◆ **TASK STATEMENT**:
What's needed is an exact copy of the lines from the one that contains "TAILLE DE HAIE DANS LES NORMES" to the end of the data below, leaving the pictures out.
--- RECORDED DATA Enclosed Below ---
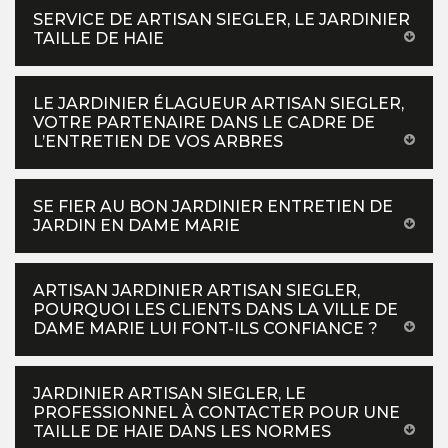
SERVICE DE ARTISAN SIEGLER, LE JARDINIER
TAILLE DE HAIE
LE JARDINIER ÉLAGUEUR ARTISAN SIEGLER,
VOTRE PARTENAIRE DANS LE CADRE DE
L’ENTRETIEN DE VOS ARBRES
SE FIER AU BON JARDINIER ENTRETIEN DE
JARDIN EN DAME MARIE
ARTISAN JARDINIER ARTISAN SIEGLER,
POURQUOI LES CLIENTS DANS LA VILLE DE
DAME MARIE LUI FONT-ILS CONFIANCE ?
JARDINIER ARTISAN SIEGLER, LE
PROFESSIONNEL À CONTACTER POUR UNE
TAILLE DE HAIE DANS LES NORMES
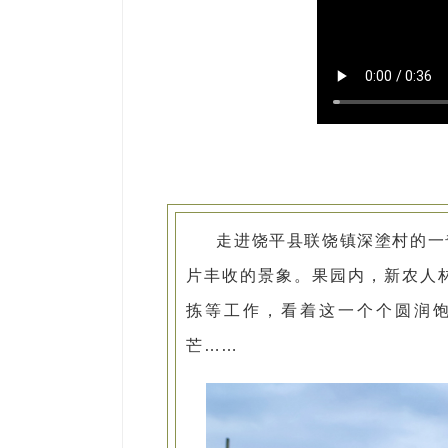
走进饶平县联饶镇深塗村的一
片丰收的景象。果园内，新农人
拣等工作，看着这一个个圆润
芒……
--- End of Enclosed RECORDED DATA ---
◆ **SOLUTION**:
TAILLE DE HAIE DANS LES NORMES
走进饶平县联饶镇深塗村的一
片丰收的景象。果园内，新农人
拣等工作，看着这一个个圆润
芒……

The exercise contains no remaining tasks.